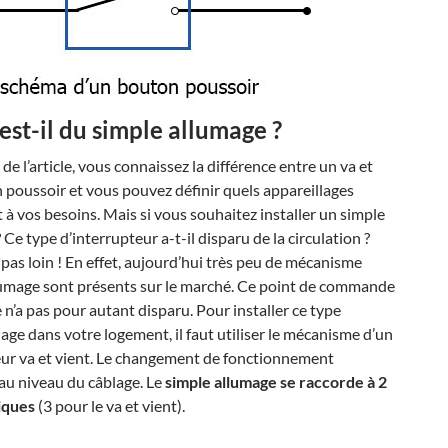
est-il du simple allumage ?
 de l’article, vous connaissez la différence entre un va et
n poussoir et vous pouvez définir quels appareillages
à vos besoins. Mais si vous souhaitez installer un simple
 Ce type d’interrupteur a-t-il disparu de la circulation ?
pas loin ! En effet, aujourd’hui très peu de mécanisme
lumage sont présents sur le marché. Ce point de commande
e n’a pas pour autant disparu. Pour installer ce type
lage dans votre logement, il faut utiliser le mécanisme d’un
eur va et vient. Le changement de fonctionnement
 au niveau du câblage. Le
simple allumage se raccorde à 2
riques
(3 pour le va et vient).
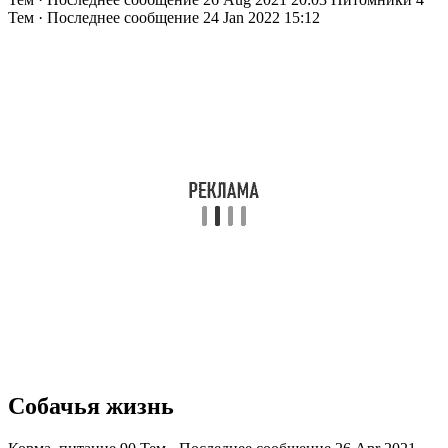
Тем · Последнее сообщение 24 Jan 2022 15:12
Собачья жизнь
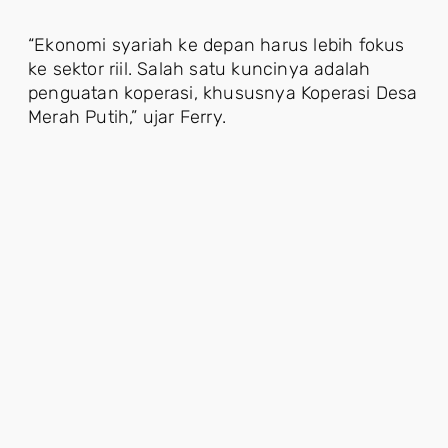
“Ekonomi syariah ke depan harus lebih fokus
ke sektor riil. Salah satu kuncinya adalah
penguatan koperasi, khususnya Koperasi Desa
Merah Putih,” ujar Ferry.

## Problem details
Write only the number of lines in the data where the string "allumage" can be found.

## Finished exercise
2